Twitter: No Warning on Misleading Viral Photo of Minneapolis Cop at Trump Rally

President Donald Trump honors off duty Minneapolis police officers who were not allowed to wear their uniforms to Trump's campaign rally Thursday, Oct. 10, 2019, in Minneapolis. (AP Photo/Jim Mone)
AP Photo/Jim Mone

Minneapolis Police Union President Lt. Bob Kroll confirmed on Wednesday that Derek Chauvin — the officer caught on tape resting his full weight on Minnesota man George Floyd’s neck shortly before he died — was not on stage at an October campaign rally held by President Donald Trump.

Despite Twitter’s new approach to “fact-checking” their content, false claims that Chauvin was on stage at a Trump rally went viral and have not been moderated by the platform at the time of this writing. Minneapolis Police Union President Lieutenant Bob Kroll verified that the officer pictured was not Chauvin.

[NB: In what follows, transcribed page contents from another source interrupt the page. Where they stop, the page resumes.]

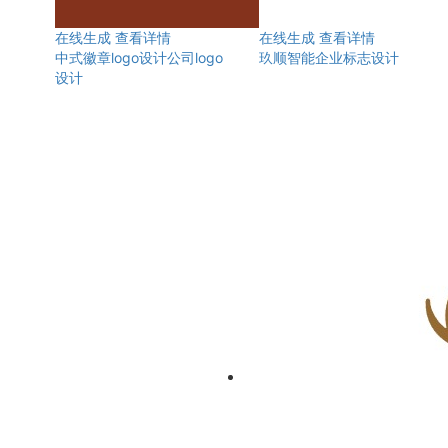
在线生成
查看详情
在线生成
查看详情
中式徽章logo设计公司logo
玖顺智能企业标志设计
设计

Twitter has, and continues to, allow the content to circulate its platform — even by verified users. Despite their new commitment to verifying information, there is no “get the facts” link on the tweets, as has been famously applied to President Donald Trump. They were significantly slower to do the same to China.

Fiction author Don Winslow’s message does not yet feature a “get the facts” label, despite being highlighted in a fact check by the far-left website Snopes. Though Winslow frames the identification as a question, he has not deleted the misleading post even after fact-checkers have given a definitive answer.

This is not the first time a misleading picture about Chauvin has circulated on Twitter. On Wednesday, an allegedly doctored photo of Jonathan Lee Riches in a red “Make Whites Great Again” baseball cap was spread by verified profiles, labeled as a picture of Chauvin. Twitter ultimately added a “Manipulated Media” label to those posts — but only after a Breitbart report highlighting its inaction.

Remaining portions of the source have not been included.